The chapter began with the problem of overfitting, a universal phenomenon by which models with more parameters fit a sample better, even when the additional parameters are meaningless. Two common tools were introduced to address overfitting: regularizing priors and estimates of out-of-sample accuracy (WAIC and PSIS). Regularizing priors reduce overfitting during estimation, and WAIC and PSIS help estimate the degree of overfitting. Practical functions compare in the rethinking package were introduced to help analyze collections of models fit to the same data. If you are after causal estimates, then these tools will mislead you. So models must be designed through some other method, not selected on the basis of out-of-sample predictive accuracy. But any causal estimate will still overfit the sample. So you always have to worry about overfitting, measuring it with WAIC/PSIS and reducing it with regularization.
Place each answer inside the code chunk (grey box). The code chunks should contain a text response or a code that completes/answers the question or activity requested. Problems are labeled Easy (E), Medium (M), and Hard(H).
Finally, upon completion, name your final output .html
file as: YourName_ANLY505-Year-Semester.html
and publish the assignment to your R Pubs account and submit the link to Canvas. Each question is worth 5 points.
7E1. State the three motivating criteria that define information entropy. Try to express each in your own words.
#1. Uncertainty should be measured on a continuous scale with spacing between adjacent values being consistent.
#2. Uncertainty should increase as the number of possible events increases.
#3. Uncertainty should be additive for independent events.
7E2. Suppose a coin is weighted such that, when it is tossed and lands on a table, it comes up heads 70% of the time. What is the entropy of this coin?
p <- c(0.7, 1 - 0.7)
(H <- -sum(p * log(p)))
## [1] 0.6108643
7E3. Suppose a four-sided die is loaded such that, when tossed onto a table, it shows “1” 20%, “2” 25%, “3” 25%, and “4” 30% of the time. What is the entropy of this die?
p <- c(0.20, 0.25, 0.25, 0.30)
(H <- -sum(p * log(p)))
## [1] 1.376227
7E4. Suppose another four-sided die is loaded such that it never shows “4”. The other three sides show equally often. What is the entropy of this die?
p <- c(1/3, 1/3, 1/3)
(H <- -sum(p * log(p)))
## [1] 1.098612
7M1. Write down and compare the definitions of AIC and WAIC. Which of these criteria is most general? Which assumptions are required to transform the more general criterion into a less general one?
# AIC is defined as Dtrain+2p where Dtrain is the in-sample training deviance and p is the number of free parameters estimated in the model
# WAIC is a generalized version of the AIC to singular statistical model.
# WAIC is the most general. To move from WAIC to DIC, we must assume that the posterior distribution is approximately multivariate Gaussian.
7M2. Explain the difference between model selection and model comparison. What information is lost under model selection?
# Model selection is the selection of the model with the lowest value of the information criterion and discarding all other models with higher values.

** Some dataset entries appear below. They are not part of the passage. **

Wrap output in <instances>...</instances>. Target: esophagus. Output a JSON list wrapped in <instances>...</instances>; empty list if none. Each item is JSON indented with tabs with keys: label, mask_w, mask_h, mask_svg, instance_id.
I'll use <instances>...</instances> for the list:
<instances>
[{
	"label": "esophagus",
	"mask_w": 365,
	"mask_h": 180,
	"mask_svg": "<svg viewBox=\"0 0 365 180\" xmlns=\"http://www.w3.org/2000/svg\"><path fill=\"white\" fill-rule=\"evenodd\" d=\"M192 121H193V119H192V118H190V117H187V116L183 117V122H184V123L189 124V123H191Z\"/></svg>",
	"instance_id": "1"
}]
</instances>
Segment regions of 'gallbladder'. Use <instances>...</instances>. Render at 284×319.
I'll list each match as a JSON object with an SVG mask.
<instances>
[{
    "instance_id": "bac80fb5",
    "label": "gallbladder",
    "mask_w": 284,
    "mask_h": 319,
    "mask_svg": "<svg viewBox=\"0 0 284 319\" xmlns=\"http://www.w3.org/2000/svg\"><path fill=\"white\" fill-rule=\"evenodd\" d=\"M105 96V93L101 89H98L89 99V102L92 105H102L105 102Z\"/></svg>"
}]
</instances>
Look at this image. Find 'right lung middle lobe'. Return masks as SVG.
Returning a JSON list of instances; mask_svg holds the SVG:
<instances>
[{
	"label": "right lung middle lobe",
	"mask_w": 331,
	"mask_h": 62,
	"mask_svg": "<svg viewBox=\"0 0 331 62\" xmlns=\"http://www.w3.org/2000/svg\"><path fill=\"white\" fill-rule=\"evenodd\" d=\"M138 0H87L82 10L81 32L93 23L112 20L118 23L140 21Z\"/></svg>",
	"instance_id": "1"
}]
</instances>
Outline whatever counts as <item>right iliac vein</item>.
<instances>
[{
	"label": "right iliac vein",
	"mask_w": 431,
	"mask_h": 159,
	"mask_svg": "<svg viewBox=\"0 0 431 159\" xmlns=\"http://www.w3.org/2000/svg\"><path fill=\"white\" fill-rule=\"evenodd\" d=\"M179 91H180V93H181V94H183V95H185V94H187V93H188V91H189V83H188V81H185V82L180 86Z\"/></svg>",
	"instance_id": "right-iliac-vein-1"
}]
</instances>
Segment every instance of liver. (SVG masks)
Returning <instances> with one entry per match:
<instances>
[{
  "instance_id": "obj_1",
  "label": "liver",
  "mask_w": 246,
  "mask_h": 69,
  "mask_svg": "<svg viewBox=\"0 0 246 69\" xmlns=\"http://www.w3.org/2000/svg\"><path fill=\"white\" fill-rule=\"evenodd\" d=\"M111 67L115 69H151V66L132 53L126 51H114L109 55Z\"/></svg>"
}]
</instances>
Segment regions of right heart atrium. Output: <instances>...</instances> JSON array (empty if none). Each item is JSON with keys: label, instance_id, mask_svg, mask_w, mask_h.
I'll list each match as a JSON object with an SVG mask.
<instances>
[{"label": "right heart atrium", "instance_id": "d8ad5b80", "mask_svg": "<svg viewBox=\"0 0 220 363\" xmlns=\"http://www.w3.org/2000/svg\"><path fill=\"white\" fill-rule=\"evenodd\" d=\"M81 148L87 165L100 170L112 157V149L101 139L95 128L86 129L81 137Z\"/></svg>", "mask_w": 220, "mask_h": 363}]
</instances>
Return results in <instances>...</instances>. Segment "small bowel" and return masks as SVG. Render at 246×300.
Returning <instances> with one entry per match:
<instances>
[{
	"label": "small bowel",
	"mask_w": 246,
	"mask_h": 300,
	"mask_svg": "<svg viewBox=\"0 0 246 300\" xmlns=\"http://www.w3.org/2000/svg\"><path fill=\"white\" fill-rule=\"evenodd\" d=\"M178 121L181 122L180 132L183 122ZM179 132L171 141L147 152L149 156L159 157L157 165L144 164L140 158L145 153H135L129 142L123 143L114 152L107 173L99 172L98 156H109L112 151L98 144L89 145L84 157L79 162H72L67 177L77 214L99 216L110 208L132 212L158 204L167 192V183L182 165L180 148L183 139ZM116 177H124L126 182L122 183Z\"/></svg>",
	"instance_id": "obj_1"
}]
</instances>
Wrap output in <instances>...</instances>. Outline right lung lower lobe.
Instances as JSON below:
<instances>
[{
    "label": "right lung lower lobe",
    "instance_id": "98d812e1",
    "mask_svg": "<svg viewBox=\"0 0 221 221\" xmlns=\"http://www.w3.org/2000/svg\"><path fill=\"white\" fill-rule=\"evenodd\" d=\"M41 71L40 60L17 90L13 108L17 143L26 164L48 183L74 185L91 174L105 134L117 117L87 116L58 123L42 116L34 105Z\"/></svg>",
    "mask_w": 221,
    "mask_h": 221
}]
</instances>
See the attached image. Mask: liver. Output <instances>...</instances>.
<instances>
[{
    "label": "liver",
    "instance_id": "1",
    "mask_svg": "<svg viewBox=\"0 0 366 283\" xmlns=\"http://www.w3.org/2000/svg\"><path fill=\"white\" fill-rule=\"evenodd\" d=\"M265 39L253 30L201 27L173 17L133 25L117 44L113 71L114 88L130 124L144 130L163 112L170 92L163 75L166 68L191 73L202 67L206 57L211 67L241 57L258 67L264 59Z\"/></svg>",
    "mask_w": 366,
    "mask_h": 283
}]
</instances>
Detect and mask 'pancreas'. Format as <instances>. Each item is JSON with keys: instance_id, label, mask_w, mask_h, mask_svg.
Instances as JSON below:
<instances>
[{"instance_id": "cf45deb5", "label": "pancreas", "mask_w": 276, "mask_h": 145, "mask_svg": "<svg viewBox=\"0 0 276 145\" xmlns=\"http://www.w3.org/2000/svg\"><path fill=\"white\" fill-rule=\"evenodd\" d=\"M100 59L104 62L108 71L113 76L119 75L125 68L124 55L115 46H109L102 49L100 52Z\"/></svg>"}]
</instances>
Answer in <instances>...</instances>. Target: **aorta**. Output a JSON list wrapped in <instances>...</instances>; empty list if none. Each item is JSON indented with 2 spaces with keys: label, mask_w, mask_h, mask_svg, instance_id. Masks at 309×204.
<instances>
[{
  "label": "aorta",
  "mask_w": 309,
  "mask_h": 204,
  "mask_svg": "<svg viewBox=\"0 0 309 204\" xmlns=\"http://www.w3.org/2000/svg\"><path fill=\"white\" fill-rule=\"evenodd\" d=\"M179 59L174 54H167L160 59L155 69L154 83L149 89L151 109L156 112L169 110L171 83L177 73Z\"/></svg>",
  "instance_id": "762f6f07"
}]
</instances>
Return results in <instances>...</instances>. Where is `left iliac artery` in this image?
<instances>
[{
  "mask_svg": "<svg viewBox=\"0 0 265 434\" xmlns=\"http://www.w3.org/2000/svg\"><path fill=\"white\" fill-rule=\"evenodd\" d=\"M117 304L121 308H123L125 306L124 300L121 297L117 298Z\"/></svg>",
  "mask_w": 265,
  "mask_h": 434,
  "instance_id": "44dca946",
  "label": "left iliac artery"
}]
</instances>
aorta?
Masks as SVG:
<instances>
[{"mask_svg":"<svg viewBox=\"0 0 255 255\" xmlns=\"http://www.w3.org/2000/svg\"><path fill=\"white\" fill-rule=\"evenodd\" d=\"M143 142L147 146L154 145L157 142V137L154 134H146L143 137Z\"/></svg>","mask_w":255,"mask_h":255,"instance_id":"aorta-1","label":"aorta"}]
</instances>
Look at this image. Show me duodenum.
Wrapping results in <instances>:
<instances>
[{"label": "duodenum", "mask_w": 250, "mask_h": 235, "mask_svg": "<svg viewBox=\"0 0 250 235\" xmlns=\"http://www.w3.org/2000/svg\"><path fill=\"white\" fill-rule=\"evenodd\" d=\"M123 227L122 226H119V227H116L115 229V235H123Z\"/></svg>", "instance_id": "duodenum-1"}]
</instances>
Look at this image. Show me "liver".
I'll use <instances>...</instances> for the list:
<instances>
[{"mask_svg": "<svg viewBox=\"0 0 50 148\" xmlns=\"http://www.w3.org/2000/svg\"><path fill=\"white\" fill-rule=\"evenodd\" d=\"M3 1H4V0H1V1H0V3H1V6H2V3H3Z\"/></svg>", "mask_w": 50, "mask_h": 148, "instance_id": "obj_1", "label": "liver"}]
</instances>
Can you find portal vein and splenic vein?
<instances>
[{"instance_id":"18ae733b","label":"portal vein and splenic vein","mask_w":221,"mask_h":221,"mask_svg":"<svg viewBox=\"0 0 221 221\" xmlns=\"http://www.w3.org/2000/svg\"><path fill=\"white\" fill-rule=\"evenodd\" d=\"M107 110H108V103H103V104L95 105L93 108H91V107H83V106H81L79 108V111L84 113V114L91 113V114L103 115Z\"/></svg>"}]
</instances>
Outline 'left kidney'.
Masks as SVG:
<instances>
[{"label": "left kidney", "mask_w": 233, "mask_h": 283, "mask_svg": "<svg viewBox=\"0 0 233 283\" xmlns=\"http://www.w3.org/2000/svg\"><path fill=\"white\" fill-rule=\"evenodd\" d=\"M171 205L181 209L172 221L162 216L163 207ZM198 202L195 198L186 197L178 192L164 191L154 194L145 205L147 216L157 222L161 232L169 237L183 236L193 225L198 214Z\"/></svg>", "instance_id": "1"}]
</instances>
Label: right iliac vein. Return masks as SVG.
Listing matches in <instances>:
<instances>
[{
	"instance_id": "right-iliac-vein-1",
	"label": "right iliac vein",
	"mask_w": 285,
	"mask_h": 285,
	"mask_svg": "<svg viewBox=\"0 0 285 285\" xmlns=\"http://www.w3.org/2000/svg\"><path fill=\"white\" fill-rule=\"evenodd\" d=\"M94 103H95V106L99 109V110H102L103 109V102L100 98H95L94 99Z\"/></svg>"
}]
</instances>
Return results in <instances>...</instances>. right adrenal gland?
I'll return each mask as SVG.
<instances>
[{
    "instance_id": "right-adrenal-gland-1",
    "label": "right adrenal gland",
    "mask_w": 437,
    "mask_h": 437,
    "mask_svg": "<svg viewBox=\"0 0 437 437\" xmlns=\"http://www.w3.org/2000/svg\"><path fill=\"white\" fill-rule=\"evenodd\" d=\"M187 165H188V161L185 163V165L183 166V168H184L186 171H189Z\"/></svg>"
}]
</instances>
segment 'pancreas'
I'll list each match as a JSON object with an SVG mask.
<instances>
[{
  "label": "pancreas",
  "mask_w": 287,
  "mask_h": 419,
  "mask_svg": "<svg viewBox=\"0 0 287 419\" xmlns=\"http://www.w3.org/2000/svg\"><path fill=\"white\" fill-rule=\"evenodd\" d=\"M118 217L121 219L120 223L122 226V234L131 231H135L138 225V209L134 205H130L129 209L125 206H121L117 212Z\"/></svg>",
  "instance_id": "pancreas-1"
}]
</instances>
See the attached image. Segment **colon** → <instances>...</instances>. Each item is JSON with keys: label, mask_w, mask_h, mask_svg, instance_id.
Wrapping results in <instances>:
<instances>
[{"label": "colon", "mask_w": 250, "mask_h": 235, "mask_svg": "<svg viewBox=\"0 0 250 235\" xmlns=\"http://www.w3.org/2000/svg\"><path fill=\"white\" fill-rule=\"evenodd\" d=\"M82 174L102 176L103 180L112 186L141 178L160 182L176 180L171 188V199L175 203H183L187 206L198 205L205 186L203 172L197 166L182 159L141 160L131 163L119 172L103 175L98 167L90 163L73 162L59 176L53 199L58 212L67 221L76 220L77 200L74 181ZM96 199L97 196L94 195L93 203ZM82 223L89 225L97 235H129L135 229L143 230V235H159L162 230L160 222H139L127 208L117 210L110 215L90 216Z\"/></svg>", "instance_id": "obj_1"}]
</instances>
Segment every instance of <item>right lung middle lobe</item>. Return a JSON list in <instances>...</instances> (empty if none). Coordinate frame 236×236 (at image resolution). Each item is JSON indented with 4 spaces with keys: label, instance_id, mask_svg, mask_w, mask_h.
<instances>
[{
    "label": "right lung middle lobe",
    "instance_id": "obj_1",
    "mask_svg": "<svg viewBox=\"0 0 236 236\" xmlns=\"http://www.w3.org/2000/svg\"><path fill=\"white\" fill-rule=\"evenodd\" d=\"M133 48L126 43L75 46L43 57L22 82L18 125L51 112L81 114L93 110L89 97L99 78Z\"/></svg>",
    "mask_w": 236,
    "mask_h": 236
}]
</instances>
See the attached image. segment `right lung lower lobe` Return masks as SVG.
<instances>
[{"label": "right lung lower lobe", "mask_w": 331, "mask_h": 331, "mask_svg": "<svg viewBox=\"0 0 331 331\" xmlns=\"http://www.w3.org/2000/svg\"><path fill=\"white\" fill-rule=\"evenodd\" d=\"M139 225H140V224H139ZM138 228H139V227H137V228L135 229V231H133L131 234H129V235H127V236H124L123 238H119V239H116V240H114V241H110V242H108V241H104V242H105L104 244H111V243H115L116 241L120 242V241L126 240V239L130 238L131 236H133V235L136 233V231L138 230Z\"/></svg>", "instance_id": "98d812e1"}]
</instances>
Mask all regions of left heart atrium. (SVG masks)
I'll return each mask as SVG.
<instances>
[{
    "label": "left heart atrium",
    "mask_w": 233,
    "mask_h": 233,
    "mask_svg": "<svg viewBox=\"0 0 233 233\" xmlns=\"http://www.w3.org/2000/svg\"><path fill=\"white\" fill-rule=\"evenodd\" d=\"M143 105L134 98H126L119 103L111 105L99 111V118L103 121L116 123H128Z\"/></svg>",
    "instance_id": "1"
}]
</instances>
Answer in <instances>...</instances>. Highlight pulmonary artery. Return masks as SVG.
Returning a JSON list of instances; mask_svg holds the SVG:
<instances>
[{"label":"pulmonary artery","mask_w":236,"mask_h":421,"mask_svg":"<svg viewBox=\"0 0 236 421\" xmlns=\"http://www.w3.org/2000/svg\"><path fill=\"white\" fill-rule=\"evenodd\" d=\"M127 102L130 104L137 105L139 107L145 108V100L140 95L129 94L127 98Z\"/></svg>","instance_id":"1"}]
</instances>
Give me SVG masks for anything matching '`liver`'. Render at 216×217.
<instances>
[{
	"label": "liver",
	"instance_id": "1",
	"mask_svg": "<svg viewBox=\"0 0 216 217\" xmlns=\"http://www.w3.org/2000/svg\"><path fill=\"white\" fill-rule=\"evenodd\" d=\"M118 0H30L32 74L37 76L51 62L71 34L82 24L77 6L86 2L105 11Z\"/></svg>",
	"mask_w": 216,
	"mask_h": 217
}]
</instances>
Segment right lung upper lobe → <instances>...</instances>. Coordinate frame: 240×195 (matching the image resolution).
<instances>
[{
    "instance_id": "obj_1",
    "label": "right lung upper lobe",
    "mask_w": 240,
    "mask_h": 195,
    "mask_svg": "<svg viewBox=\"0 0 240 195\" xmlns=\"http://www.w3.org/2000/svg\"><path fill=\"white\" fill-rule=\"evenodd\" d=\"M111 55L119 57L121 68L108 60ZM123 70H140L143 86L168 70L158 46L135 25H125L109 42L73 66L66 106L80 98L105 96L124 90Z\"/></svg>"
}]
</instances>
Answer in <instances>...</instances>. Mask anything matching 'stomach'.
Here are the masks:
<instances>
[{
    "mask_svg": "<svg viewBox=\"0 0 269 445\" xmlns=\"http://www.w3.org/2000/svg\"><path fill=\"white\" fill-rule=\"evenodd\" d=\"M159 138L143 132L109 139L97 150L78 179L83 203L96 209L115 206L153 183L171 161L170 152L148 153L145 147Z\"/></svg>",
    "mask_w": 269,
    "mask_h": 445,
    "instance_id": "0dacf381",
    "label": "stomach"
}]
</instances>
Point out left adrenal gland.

This practice loses information about the relative model accuracy. This practice loses information about relative model accuracy contained in the differences among information criterion values
7M3. When comparing models with an information criterion, why must all models be fit to exactly the same observations? What would happen to the information criterion values, if the models were fit to different numbers of observations? Perform some experiments, if you are not sure.
# Inforrmation criterion estimates prediction error based on sum of deviance, not on average deviance. It relatively evaluates model performance of statistical models trained on the same set of data. If models are trained on different number of observations, model with higher number of observations will have higher deviance, thereby leading to incorrect comparison.
7M4. What happens to the effective number of parameters, as measured by PSIS or WAIC, as a prior becomes more concentrated? Why? Perform some experiments, if you are not sure.
# The effective number of parameters decreases for WAIC. In WAIC, with more concentrated priors, the log-likelihood will become more concentrated and variance will decrease (pWAIC). It will not affect PSIS because PSIS uses a single data point and average over samples.
7M5. Provide an informal explanation of why informative priors reduce overfitting.
# Informative priors reduce overfitting because they constrain the flexibility of the model; they make it less likely for extreme parameter values to be assigned high posterior probability. In simpler terms, informative priors reduce overfitting by forcing the model to learn less from the sample data.
7M6. Provide an informal explanation of why overly informative priors result in underfitting.
# Overly informative priors result in underfitting because they constrain the flexibility of the model too much; they make it less likely for “correct” parameter values to be assigned high posterior probability. In simpler terms, overly informative priors result in underfitting by preventing the model from learning enough from the sample data.